De acordo com a presidente da Câmara de Bragança, no documento estão contemplados os “investimentos prioritários”, dando como exemplos o projeto de expansão da incubadora de empresas Brigantia Ecopark, mas também intervenções na zona histórica e na Praça Camões.
Isabel Ferreira adiantou à Lusa que o município pretende construir uma infraestrutura na Praça Camões e este ano vão “contratar o projeto de execução”. “Terá de ser uma intervenção que permita uma utilização da praça durante mais tempo, todo o ano, em condições de conforto, nomeadamente térmico, e que tenha um espaço de mercado, mas também multiúsos, com diversas atividades culturais”, explicou.

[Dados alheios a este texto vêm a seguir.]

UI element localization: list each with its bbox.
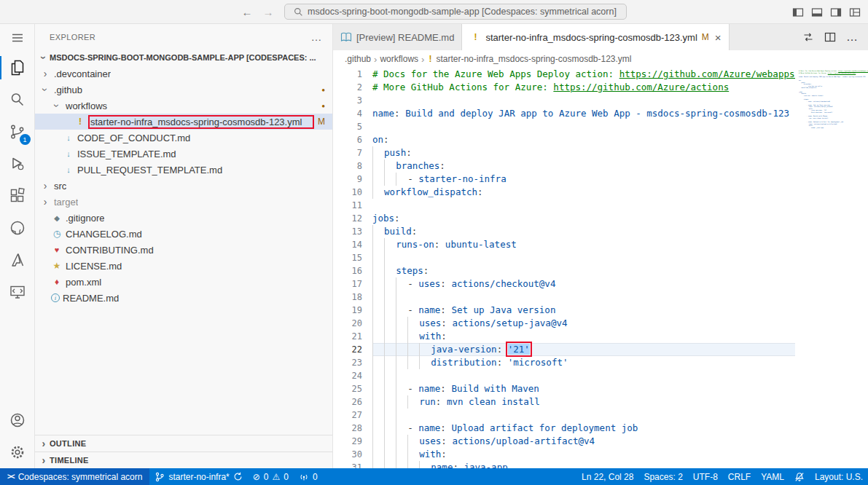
- tree-item-changelog-md[interactable]: ◷CHANGELOG.md: [35, 226, 332, 242]
- command-center-search[interactable]: msdocs-spring-boot-mongodb-sample-app [C…: [284, 4, 627, 20]
- line-number: 22: [333, 343, 362, 356]
- customize-layout-icon[interactable]: [849, 7, 861, 18]
- info-file-icon: i: [51, 293, 60, 302]
- code-line-8: 8 branches:: [333, 159, 868, 173]
- tab-bar: [Preview] README.md!starter-no-infra_msd…: [333, 24, 730, 50]
- tree-item-contributing-md[interactable]: ♥CONTRIBUTING.md: [35, 242, 332, 258]
- code-line-25: 25 - name: Build with Maven: [333, 382, 868, 395]
- toggle-secondary-sidebar-icon[interactable]: [830, 7, 842, 18]
- nav-forward-button[interactable]: →: [263, 6, 274, 18]
- status-indentation[interactable]: Spaces: 2: [638, 468, 687, 485]
- tab-label: starter-no-infra_msdocs-spring-cosmosdb-…: [485, 32, 697, 43]
- activity-remote-explorer[interactable]: [0, 276, 35, 308]
- tree-item-pom-xml[interactable]: ♦pom.xml: [35, 274, 332, 290]
- tree-item-workflows[interactable]: ›workflows●: [35, 98, 332, 114]
- tree-item-label: target: [54, 197, 78, 208]
- breadcrumb-item[interactable]: starter-no-infra_msdocs-spring-cosmosdb-…: [436, 54, 631, 64]
- contributing-file-icon: ♥: [51, 245, 63, 254]
- text-cursor: [531, 344, 532, 355]
- line-number: 24: [333, 369, 362, 382]
- changelog-file-icon: ◷: [51, 229, 63, 239]
- tree-item-label: LICENSE.md: [66, 261, 122, 272]
- code-line-12: 12jobs:: [333, 212, 868, 225]
- outline-section[interactable]: › OUTLINE: [35, 435, 332, 452]
- status-language[interactable]: YAML: [756, 468, 789, 485]
- editor[interactable]: 1# Docs for the Azure Web Apps Deploy ac…: [333, 68, 868, 468]
- status-notifications[interactable]: [789, 468, 810, 485]
- status-remote[interactable]: >< Codespaces: symmetrical acorn: [0, 468, 149, 485]
- line-number: 11: [333, 199, 362, 212]
- tree-item-issue-template-md[interactable]: ↓ISSUE_TEMPLATE.md: [35, 146, 332, 162]
- command-center-text: msdocs-spring-boot-mongodb-sample-app [C…: [308, 7, 617, 17]
- minimap[interactable]: # Docs for the Azure Web Apps Deploy act…: [795, 68, 868, 468]
- explorer-title: EXPLORER: [50, 33, 95, 42]
- activity-source-control[interactable]: 1: [0, 116, 35, 148]
- explorer-more-actions-icon[interactable]: …: [311, 31, 322, 43]
- tab-yaml-file[interactable]: !starter-no-infra_msdocs-spring-cosmosdb…: [462, 24, 729, 50]
- code-line-3: 3: [333, 94, 868, 107]
- status-problems[interactable]: ⊘ 0 ⚠ 0: [248, 468, 294, 485]
- breadcrumb-item[interactable]: workflows: [380, 54, 418, 64]
- more-actions-icon[interactable]: …: [846, 31, 858, 44]
- tree-item--devcontainer[interactable]: ›.devcontainer: [35, 66, 332, 82]
- activity-extensions[interactable]: [0, 180, 35, 212]
- tree-item-code-of-conduct-md[interactable]: ↓CODE_OF_CONDUCT.md: [35, 130, 332, 146]
- toggle-primary-sidebar-icon[interactable]: [792, 7, 804, 18]
- settings-gear-icon[interactable]: [0, 436, 35, 468]
- editor-actions: …: [802, 24, 868, 50]
- activity-github[interactable]: [0, 212, 35, 244]
- code-line-22: 22 java-version: '21': [333, 343, 868, 356]
- code-line-14: 14 runs-on: ubuntu-latest: [333, 238, 868, 251]
- markdown-file-icon: ↓: [63, 149, 74, 158]
- tree-item-license-md[interactable]: ★LICENSE.md: [35, 258, 332, 274]
- status-ports[interactable]: 0: [294, 468, 323, 485]
- line-number: 9: [333, 173, 362, 186]
- breadcrumb-item[interactable]: .github: [345, 54, 371, 64]
- close-icon[interactable]: ×: [715, 31, 722, 44]
- status-bar: >< Codespaces: symmetrical acorn starter…: [0, 468, 868, 485]
- chevron-right-icon: ›: [38, 438, 50, 449]
- chevron-right-icon: ›: [39, 196, 51, 208]
- status-branch-label: starter-no-infra*: [168, 472, 229, 482]
- line-number: 10: [333, 186, 362, 199]
- status-encoding[interactable]: UTF-8: [688, 468, 723, 485]
- toggle-panel-icon[interactable]: [811, 7, 823, 18]
- code-line-6: 6on:: [333, 133, 868, 146]
- activity-explorer[interactable]: [0, 52, 35, 84]
- tab-readme-preview[interactable]: [Preview] README.md: [333, 24, 462, 50]
- line-number: 2: [333, 81, 362, 94]
- tree-item-starter-no-infra-msdocs-spring-cosmosdb-123-yml[interactable]: !starter-no-infra_msdocs-spring-cosmosdb…: [35, 114, 332, 130]
- sidebar-sections: › OUTLINE › TIMELINE: [35, 435, 332, 468]
- activity-search[interactable]: [0, 84, 35, 116]
- tree-item-src[interactable]: ›src: [35, 178, 332, 194]
- vscode-window: ← → msdocs-spring-boot-mongodb-sample-ap…: [0, 0, 868, 485]
- tree-item-readme-md[interactable]: iREADME.md: [35, 290, 332, 306]
- status-cursor-position[interactable]: Ln 22, Col 28: [576, 468, 638, 485]
- workspace-root-label: MSDOCS-SPRING-BOOT-MONGODB-SAMPLE-APP [C…: [50, 53, 316, 62]
- chevron-right-icon: ›: [39, 68, 51, 79]
- annotation-highlight: '21': [508, 344, 530, 355]
- activity-run-debug[interactable]: [0, 148, 35, 180]
- code-line-31: 31 name: java-app: [333, 461, 868, 468]
- menu-button[interactable]: [0, 24, 35, 52]
- line-number: 14: [333, 238, 362, 251]
- explorer-header: EXPLORER …: [35, 24, 332, 50]
- line-number: 3: [333, 94, 362, 107]
- timeline-section[interactable]: › TIMELINE: [35, 452, 332, 468]
- tree-item--github[interactable]: ›.github●: [35, 82, 332, 98]
- split-editor-icon[interactable]: [824, 31, 836, 43]
- account-button[interactable]: [0, 404, 35, 436]
- status-branch[interactable]: starter-no-infra*: [149, 468, 247, 485]
- activity-azure[interactable]: [0, 244, 35, 276]
- open-changes-icon[interactable]: [802, 31, 814, 43]
- nav-back-button[interactable]: ←: [242, 6, 253, 18]
- markdown-file-icon: ↓: [63, 165, 74, 174]
- code-line-17: 17 - uses: actions/checkout@v4: [333, 277, 868, 291]
- workspace-root-folder[interactable]: › MSDOCS-SPRING-BOOT-MONGODB-SAMPLE-APP …: [35, 50, 332, 66]
- status-eol[interactable]: CRLF: [723, 468, 756, 485]
- tree-item--gitignore[interactable]: ◆.gitignore: [35, 210, 332, 226]
- status-keyboard-layout[interactable]: Layout: U.S.: [810, 468, 868, 485]
- line-number: 13: [333, 225, 362, 238]
- tree-item-target[interactable]: ›target: [35, 194, 332, 210]
- tree-item-pull-request-template-md[interactable]: ↓PULL_REQUEST_TEMPLATE.md: [35, 162, 332, 178]
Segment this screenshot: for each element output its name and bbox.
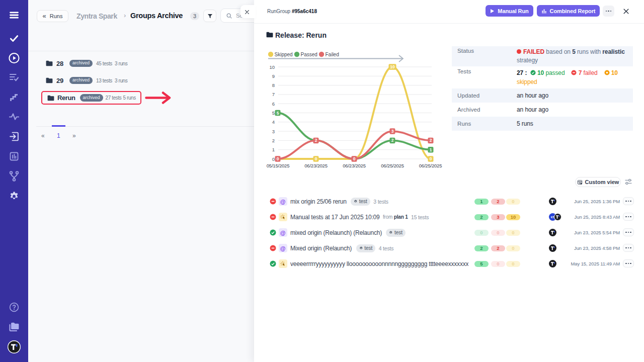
svg-text:Failed: Failed bbox=[326, 52, 339, 57]
svg-text:1: 1 bbox=[272, 147, 275, 152]
svg-text:3: 3 bbox=[272, 129, 275, 134]
svg-text:0: 0 bbox=[353, 156, 356, 161]
svg-text:2: 2 bbox=[272, 138, 275, 143]
svg-text:06/23/2025: 06/23/2025 bbox=[304, 163, 328, 168]
svg-text:10: 10 bbox=[390, 64, 395, 69]
svg-text:10: 10 bbox=[269, 64, 275, 70]
svg-text:1: 1 bbox=[430, 147, 432, 152]
svg-text:06/25/2025: 06/25/2025 bbox=[419, 163, 442, 168]
svg-text:06/25/2025: 06/25/2025 bbox=[381, 163, 404, 168]
svg-text:6: 6 bbox=[272, 101, 275, 107]
svg-text:2: 2 bbox=[315, 138, 317, 143]
svg-text:2: 2 bbox=[391, 138, 394, 143]
svg-text:4: 4 bbox=[272, 119, 275, 125]
svg-text:3: 3 bbox=[391, 129, 394, 134]
svg-text:9: 9 bbox=[272, 73, 275, 79]
svg-text:06/23/2025: 06/23/2025 bbox=[343, 163, 366, 168]
svg-text:0: 0 bbox=[430, 156, 432, 161]
svg-text:0: 0 bbox=[277, 156, 279, 161]
svg-text:5: 5 bbox=[277, 111, 279, 116]
svg-text:8: 8 bbox=[272, 82, 275, 88]
svg-text:Passed: Passed bbox=[301, 52, 317, 57]
svg-text:05/15/2025: 05/15/2025 bbox=[267, 163, 290, 168]
svg-text:0: 0 bbox=[272, 156, 275, 162]
svg-text:Skipped: Skipped bbox=[275, 52, 293, 57]
svg-text:7: 7 bbox=[272, 92, 275, 97]
svg-text:0: 0 bbox=[315, 156, 317, 161]
svg-text:2: 2 bbox=[430, 138, 432, 143]
svg-text:5: 5 bbox=[272, 110, 275, 116]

Outras das intervenções vão ser feitas no Teatro Municipal de Bragança, com a requalificação e melhoria de cobertura do espaço, e na central de camionagem.
“É nova [a central de camionagem], mas tem problemas ao nível das casas de banho, que não têm condições dignas, por exemplo, e implementar um sistema de bilhética mais eletrónico, modernizar aquele espaço e fazer um investimento ligado a comunidades de energias (…) como instalar fontes de energias renováveis”, avançou.
Ainda no que toca aos transportes, o município vai renovar a frota de autocarros do STUB - Serviços de Transportes Urbanos de Bragança, com a aquisição de seis autocarros elétricos e ainda adquirir quatro postos de carregamento elétricos, num total de quase 2,5 milhões de euros, 1,5 milhões financiados pelo Plano de Recuperação e Resiliência.
Este orçamento contempla ainda o apoio às freguesias, que este ano aumenta “125%”, num total de 3,37 milhões de euros, incluindo transferências de verbas para “competências delegadas às juntas” e “uma componente grande de permitir e alavancar investimentos em diversas áreas, como infraestruturas mais básicas, como a água e o saneamento, mas também de intervenção em algum edificado (…) ou dinamização de feiras”.
Em declarações à Lusa, o vereador do PSD António Batista salientou que se abstiveram na votação do orçamento porque “uma parte muito significativa” do investimento previsto decorre da execução de projetos “concebidos e preparados pelo anterior executivo” (que era do PSD).
“Estamos a falar numa grandeza de investimento na ordem dos 50 milhões de euros, dos quais mais de 33,5 milhões de euros já estão assegurados por financiamento comunitário”, afirmou, acrescentando que é “importantíssimo” concretizar os projetos em questão.
Por outro lado, foram também votadas na reunião de câmara as grandes opções de plano para o mandato de 2025-2029, onde estão apontadas as obras previstas.
António Batista lamentou que no documento não esteja contemplado o alargamento da cobertura de rede de saneamento no concelho, bem como a deslocação da Estação de Tratamento de Águas e Resíduos (ETAR), que “estava prevista no plano eleitoral do atual executivo”.
O orçamento municipal para 2026 e as grandes opções de plano vão ser votados no dia 29 de janeiro na Assembleia Municipal.
Embora a câmara seja liderada pelo Partido Socialista, a Assembleia Municipal é presidida pelo Partido Social-Democrata, que detém a maioria, 18 deputados com 34 presidentes de junta de freguesia, contra 20 deputados e cinco presidentes de junta do PS. Há ainda um deputado da Iniciativa Liberal e outro deputado do Chega.
Em 2025, o orçamento municipal foi de 61,25 milhões de euros.